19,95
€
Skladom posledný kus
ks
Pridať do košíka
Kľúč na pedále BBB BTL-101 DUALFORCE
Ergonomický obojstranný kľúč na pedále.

--------------------

Copy all of the data exactly.

» Result of this exercise
19,95
€
Skladom posledný kus
ks
Pridať do košíka
Kľúč na pedále BBB BTL-101 DUALFORCE
Ergonomický obojstranný kľúč na pedále.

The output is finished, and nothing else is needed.